● EXERCISE DIRECTIONS: The lines to copy from the data below are those that hold the string "امتیاز".

::: SOURCE DATA :::

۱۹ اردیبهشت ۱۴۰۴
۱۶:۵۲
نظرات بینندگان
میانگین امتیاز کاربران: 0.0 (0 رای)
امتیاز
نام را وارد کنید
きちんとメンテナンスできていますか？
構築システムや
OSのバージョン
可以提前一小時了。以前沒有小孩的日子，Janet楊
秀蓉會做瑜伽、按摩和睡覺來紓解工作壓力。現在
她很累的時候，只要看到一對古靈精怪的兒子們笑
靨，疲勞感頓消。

:::
::: SOURCE DATA :::

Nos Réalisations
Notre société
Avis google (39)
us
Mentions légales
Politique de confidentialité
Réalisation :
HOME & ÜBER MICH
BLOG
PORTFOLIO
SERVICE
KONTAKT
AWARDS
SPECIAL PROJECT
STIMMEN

:::

● WRITTEN RESPONSE:
میانگین امتیاز کاربران: 0.0 (0 رای)
امتیاز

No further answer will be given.